The Dalai Lama has landed in Japan for a 12-day stay with an agenda geared more toward religion than politics. China, which rules Tibet as an autonomous region, brands the exiled leader a dangerous separatist and discourages countries from welcoming him.
Japan's media reported that a Chinese diplomat here pressured a former lawmaker in August to withdraw the Dalai Lama's invitation, citing undesirable effects on Japan-China relations.
The lawmaker, who is a key member of Japan's Parliamentarian Group for Tibet, rejected the request.
Deputy Foreign Ministry spokesman, Jiro Okuyama, does not think the visit will damage relations, noting this is the Dalai Lama's 12 visit to Japan.
"It has been the constant position of the Japanese government that the questions relating to the status of Tibet is an internal affair of China and there is no change in the position of Japan," he said. "I think that China's concern this time around will not pose any difficulty for the bilateral relations between Japan and China."
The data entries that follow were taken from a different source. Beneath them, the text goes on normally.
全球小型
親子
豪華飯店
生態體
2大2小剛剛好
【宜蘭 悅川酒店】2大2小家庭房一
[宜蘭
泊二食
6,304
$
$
The Dalai Lama's agenda includes several speeches and a panel discussion with Nobel Prize-winning physicist Masatoshi Koshiba on religion and science.
The Tibetan Buddhist leader will also make pilgrimages to famous Buddhist temples, as well as visit the Ise Shrine, one of holiest spots of the Shinto faith.
The Dalai Lama fled Tibet in 1959, after a failed uprising against Chinese communist rule. He currently lives in exile in India.